• Task item:
All that is wanted is an exact copy of the line containing "Answer in <instances>...</instances>. Find" and the lines after it, through the end of the records.

######

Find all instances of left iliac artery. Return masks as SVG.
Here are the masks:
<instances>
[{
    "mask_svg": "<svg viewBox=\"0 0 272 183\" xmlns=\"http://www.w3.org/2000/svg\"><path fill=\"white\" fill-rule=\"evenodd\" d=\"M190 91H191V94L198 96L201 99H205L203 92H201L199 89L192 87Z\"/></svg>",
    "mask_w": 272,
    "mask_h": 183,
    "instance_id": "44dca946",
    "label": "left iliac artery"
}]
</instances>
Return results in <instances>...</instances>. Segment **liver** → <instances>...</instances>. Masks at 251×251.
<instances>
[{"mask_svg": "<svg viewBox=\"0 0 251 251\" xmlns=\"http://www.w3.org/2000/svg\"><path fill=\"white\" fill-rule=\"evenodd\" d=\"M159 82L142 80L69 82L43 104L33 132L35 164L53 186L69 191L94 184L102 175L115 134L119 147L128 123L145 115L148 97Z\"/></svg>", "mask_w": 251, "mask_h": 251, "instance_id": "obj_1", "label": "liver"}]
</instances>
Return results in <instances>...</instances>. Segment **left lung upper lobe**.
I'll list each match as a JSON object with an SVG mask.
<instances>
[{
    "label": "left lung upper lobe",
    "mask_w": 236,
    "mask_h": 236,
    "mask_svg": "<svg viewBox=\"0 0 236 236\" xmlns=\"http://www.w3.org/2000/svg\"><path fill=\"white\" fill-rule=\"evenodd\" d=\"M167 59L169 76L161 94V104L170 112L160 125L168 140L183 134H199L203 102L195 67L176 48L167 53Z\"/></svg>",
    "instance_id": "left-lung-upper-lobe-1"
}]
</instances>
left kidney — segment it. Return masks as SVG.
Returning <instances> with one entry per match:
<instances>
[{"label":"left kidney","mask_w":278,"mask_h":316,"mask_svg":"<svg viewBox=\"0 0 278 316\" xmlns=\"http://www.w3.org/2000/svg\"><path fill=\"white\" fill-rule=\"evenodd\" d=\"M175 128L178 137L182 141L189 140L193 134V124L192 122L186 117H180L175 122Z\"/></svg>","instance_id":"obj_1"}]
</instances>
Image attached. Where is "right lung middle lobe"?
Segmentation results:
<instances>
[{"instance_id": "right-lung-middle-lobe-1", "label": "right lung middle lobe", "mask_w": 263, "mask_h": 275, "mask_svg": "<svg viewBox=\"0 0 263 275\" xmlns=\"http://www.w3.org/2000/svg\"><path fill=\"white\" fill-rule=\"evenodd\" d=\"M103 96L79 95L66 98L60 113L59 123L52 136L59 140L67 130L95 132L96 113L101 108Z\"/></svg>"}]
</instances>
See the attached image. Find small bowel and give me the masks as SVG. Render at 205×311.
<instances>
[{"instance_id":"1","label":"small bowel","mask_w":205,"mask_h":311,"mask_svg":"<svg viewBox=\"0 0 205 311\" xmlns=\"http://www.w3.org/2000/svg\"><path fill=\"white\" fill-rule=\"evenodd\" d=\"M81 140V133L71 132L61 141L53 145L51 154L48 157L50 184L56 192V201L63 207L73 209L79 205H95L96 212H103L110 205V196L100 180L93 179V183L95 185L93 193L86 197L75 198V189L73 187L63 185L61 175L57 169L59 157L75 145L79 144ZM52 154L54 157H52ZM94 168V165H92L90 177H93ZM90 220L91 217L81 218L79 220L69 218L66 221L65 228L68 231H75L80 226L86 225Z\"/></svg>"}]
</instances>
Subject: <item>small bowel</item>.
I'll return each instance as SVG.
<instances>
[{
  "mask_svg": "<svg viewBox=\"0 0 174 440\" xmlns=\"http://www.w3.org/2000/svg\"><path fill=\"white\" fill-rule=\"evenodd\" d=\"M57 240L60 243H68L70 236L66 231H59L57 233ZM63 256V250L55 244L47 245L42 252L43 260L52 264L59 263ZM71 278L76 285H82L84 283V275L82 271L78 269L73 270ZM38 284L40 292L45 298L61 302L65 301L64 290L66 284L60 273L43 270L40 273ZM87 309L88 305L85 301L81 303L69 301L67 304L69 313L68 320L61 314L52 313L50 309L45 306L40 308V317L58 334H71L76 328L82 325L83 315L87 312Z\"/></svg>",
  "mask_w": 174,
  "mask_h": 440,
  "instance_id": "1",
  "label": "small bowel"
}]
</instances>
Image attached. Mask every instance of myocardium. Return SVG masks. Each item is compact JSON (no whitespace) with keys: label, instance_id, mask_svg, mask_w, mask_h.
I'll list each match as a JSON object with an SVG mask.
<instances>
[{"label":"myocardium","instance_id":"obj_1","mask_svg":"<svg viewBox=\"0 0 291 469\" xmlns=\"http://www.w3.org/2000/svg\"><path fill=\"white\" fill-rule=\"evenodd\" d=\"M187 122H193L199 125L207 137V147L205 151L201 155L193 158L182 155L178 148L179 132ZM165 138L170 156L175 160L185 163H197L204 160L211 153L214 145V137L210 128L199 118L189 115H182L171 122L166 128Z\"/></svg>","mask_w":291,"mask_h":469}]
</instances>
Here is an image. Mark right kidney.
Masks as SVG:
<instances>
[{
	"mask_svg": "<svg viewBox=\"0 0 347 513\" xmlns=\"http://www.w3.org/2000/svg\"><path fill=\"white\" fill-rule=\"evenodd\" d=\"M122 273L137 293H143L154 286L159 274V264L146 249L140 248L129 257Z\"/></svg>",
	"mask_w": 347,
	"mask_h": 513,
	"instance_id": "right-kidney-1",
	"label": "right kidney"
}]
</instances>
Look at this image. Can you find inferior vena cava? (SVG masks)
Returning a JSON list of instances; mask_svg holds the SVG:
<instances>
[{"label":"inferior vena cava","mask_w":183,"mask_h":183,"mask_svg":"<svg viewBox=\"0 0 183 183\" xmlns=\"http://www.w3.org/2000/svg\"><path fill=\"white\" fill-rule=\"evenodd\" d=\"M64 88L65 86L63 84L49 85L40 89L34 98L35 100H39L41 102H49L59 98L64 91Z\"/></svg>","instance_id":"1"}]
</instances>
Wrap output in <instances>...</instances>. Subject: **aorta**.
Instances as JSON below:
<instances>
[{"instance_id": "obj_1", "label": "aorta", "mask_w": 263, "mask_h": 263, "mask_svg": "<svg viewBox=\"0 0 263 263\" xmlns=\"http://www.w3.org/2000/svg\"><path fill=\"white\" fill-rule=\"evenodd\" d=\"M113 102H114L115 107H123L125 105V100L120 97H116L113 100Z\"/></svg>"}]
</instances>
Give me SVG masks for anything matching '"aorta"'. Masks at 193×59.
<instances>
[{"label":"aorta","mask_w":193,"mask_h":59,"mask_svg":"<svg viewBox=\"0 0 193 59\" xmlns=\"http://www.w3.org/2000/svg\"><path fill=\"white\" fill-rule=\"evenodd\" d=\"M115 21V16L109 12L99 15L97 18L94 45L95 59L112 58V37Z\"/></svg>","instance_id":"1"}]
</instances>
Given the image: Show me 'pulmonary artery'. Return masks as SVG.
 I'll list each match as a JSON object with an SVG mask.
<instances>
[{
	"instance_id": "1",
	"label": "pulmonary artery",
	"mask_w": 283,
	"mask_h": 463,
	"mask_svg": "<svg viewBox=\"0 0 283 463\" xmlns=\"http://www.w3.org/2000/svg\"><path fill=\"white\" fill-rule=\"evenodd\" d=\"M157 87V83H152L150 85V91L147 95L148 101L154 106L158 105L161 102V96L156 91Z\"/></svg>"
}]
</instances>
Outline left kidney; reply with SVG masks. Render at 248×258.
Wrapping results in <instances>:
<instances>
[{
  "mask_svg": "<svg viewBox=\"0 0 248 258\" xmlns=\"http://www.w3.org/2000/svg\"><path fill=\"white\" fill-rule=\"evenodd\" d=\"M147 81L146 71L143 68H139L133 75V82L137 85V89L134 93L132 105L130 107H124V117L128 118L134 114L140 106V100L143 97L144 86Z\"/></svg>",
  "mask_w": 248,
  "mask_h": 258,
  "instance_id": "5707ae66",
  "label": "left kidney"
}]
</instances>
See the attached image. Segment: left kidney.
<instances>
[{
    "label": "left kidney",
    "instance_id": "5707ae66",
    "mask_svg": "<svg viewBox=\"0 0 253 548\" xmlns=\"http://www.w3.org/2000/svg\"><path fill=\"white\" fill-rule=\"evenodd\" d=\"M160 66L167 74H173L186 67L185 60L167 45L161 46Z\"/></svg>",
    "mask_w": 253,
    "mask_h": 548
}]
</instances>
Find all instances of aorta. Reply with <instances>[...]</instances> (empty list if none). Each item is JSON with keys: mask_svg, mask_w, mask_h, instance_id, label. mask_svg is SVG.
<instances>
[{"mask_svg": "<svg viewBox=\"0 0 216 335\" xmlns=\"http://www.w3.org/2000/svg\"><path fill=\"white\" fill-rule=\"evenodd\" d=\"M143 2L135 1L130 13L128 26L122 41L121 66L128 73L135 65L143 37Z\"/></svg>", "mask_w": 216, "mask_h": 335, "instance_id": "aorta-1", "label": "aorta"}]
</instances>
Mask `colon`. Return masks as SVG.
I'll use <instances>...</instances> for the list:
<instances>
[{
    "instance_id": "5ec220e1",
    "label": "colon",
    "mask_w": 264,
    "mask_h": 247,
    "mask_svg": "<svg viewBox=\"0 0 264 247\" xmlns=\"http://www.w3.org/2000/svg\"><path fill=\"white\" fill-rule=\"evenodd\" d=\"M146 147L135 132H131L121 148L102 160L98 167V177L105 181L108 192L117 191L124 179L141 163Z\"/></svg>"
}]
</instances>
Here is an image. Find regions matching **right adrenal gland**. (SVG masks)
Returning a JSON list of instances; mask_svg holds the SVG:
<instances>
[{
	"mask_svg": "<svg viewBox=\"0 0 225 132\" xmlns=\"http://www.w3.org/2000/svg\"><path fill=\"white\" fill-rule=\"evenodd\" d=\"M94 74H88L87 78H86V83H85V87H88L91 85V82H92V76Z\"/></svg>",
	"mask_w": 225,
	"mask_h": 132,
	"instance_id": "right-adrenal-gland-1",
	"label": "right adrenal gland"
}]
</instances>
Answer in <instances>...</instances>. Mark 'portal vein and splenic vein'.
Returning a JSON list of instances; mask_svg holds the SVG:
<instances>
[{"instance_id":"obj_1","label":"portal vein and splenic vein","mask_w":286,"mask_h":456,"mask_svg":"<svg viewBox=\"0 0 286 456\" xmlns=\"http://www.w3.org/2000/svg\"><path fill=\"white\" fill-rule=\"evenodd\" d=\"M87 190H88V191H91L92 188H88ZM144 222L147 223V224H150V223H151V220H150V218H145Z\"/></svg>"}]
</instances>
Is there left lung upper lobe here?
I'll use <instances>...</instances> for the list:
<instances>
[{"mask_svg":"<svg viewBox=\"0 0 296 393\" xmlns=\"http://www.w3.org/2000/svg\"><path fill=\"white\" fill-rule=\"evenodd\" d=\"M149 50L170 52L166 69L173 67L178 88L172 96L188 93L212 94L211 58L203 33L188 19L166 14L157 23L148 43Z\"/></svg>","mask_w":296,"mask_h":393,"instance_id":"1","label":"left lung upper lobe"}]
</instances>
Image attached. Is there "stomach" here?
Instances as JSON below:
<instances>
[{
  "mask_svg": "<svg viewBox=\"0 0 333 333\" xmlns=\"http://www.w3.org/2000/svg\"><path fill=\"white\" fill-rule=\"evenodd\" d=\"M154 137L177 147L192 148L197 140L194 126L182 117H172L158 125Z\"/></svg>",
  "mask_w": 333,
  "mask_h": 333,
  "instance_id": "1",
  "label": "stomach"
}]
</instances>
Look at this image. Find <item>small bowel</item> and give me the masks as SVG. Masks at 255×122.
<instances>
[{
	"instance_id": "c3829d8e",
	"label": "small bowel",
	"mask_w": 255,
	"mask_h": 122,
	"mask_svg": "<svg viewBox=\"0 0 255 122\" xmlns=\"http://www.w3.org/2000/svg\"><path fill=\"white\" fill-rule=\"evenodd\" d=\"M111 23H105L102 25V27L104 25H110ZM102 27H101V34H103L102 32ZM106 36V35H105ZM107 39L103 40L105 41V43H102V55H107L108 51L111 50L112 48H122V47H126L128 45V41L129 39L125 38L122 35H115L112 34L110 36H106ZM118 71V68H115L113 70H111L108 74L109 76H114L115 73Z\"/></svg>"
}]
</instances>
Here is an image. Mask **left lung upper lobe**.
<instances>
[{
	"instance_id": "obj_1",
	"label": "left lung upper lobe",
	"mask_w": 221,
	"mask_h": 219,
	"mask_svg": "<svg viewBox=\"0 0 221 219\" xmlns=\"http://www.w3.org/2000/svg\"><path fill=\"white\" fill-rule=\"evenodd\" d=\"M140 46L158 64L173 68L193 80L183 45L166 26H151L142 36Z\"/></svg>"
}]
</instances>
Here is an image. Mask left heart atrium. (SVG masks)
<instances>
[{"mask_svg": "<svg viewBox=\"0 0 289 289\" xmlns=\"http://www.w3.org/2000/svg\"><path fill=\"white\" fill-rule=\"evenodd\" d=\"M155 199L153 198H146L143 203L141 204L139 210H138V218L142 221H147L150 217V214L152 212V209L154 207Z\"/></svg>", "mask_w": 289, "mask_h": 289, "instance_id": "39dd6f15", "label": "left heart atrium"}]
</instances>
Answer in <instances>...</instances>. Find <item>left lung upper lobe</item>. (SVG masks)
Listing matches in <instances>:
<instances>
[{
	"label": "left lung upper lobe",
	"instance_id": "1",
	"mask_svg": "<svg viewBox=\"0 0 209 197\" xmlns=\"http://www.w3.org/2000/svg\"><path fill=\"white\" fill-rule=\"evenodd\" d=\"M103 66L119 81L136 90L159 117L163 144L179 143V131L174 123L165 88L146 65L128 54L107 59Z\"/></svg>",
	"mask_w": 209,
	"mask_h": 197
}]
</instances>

######

• Solution to the problem:
Answer in <instances>...</instances>. Find <item>left lung upper lobe</item>. (SVG masks)
Listing matches in <instances>:
<instances>
[{
	"label": "left lung upper lobe",
	"instance_id": "1",
	"mask_svg": "<svg viewBox=\"0 0 209 197\" xmlns=\"http://www.w3.org/2000/svg\"><path fill=\"white\" fill-rule=\"evenodd\" d=\"M103 66L119 81L136 90L159 117L163 144L179 143V131L174 123L165 88L146 65L128 54L107 59Z\"/></svg>",
	"mask_w": 209,
	"mask_h": 197
}]
</instances>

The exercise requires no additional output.